- U.S. large-cap market gains continue to be largely driven by a handful of mega-cap stocks.
- The incredible run-up in these companies has significantly distorted the diversification characteristics and recent returns of most popular capitalization-weighted U.S. large-cap indices.
- The U.S. stock market capital distribution curve—which has historically tended to remain remarkably consistent over time—has recently seen a sharp uptick in the eight largest stock weights, unlike anything observed in the past 40 years.
- Capitalization-to-GDP ratios for the largest mega-cap stocks have climbed to historically high levels, indicating valuations now appear to be overvalued relative to their histories, similar to the increases seen in the dot-com bubble.
- Consequently, investors may want to review their mega-cap exposures in U.S. large-cap allocations, especially in passive strategies where concentrations have likely spiked higher.

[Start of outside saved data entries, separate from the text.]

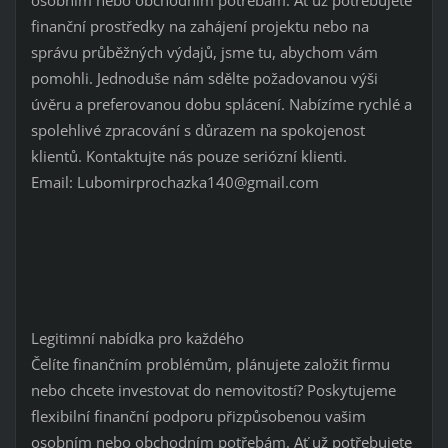
osobním nebo obchodním potřebám. Ať už potřebujete
finanční prostředky na zahájení projektu nebo na
správu průběžných výdajů, jsme tu, abychom vám
pomohli. Jednoduše nám sdělte požadovanou výši
úvěru a preferovanou dobu splácení. Nabízíme rychlé a
spolehlivé zpracování s důrazem na spokojenost
klientů. Kontaktujte nás pouze seriózní klienti.
Email: Lubomirprochazka140@gmail.com
Legitimní nabídka pro každého
Čelíte finančním problémům, plánujete založit firmu
nebo chcete investovat do nemovitostí? Poskytujeme
flexibilní finanční podporu přizpůsobenou vašim
osobním nebo obchodním potřebám. Ať už potřebujete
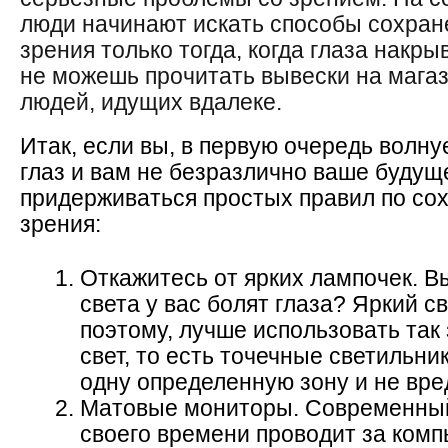
люди начинают искать способы сохран
зрения только тогда, когда глаза накры
не можешь прочитать вывески на магаз
людей, идущих вдалеке.
Итак, если вы, в первую очередь волну
глаз и вам не безразлично ваше будущ
придерживаться простых правил по со
зрения:
Откажитесь от ярких лампочек. Вы
света у вас болят глаза? Яркий св
поэтому, лучше использовать та
свет, то есть точечные светильн
одну определенную зону и не вр
Матовые мониторы. Современный
своего времени проводит за комп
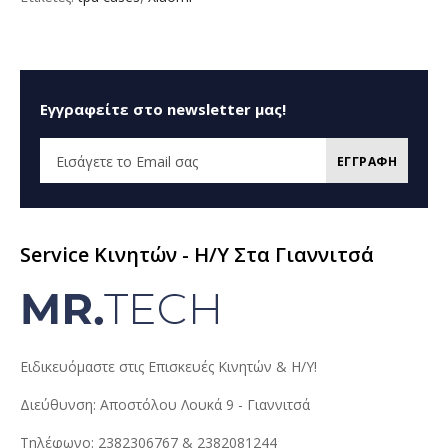
Εγγραφείτε στο newsletter μας!
ΕΓΓΡΑΦΗ
Service Κινητών - H/Y Στα Γιαννιτσά
Ειδικευόμαστε στις Επισκευές Κινητών & Η/Υ!
Διεύθυνση: Αποστόλου Λουκά 9 - Γιαννιτσά
Τηλέφωνο: 2382306767 & 2382081244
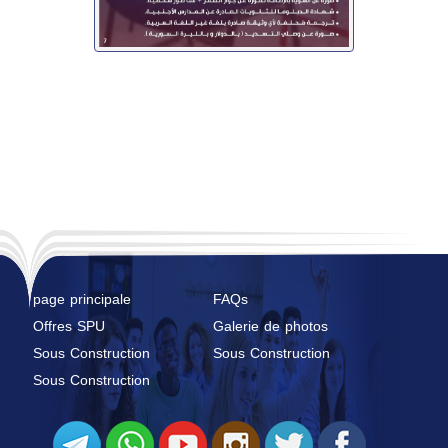
page principale
FAQs
Offres SPU
Galerie de photos
Sous Construction
Sous Construction
Sous Construction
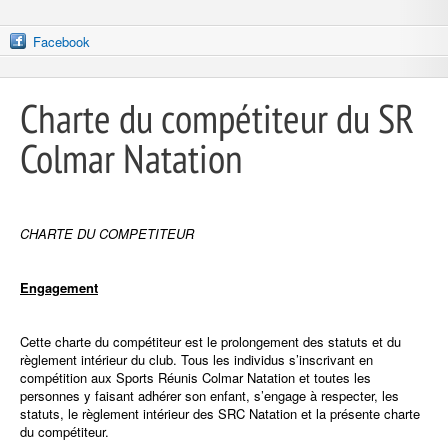
Facebook
Charte du compétiteur du SR
Colmar Natation
CHARTE DU COMPETITEUR
Engagement
Cette charte du compétiteur est le prolongement des statuts et du
règlement intérieur du club. Tous les individus s’inscrivant en
compétition aux Sports Réunis Colmar Natation et toutes les
personnes y faisant adhérer son enfant, s’engage à respecter, les
statuts, le règlement intérieur des SRC Natation et la présente charte
du compétiteur.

- Markets have tended to revert to the mean in the long term, indicating it may be prudent to reallocate a portion of large-cap allocations to actively managed, risk-controlled strategies emphasizing broad diversification to help cover investors’ bases should current mega-cap momentum begin to shift.
Mega-cap momentum and capital concentration
U.S. large-cap markets delivered another impressive year of returns in 2021. And once again the vast bulk of gains were driven by a handful of mega-cap stocks. The largest of the large caps—companies such as Apple, Amazon and Tesla—continued to wildly outperform the broader Russell 1000 Index, expanding on the mega-cap momentum cycle that has surged since 2018.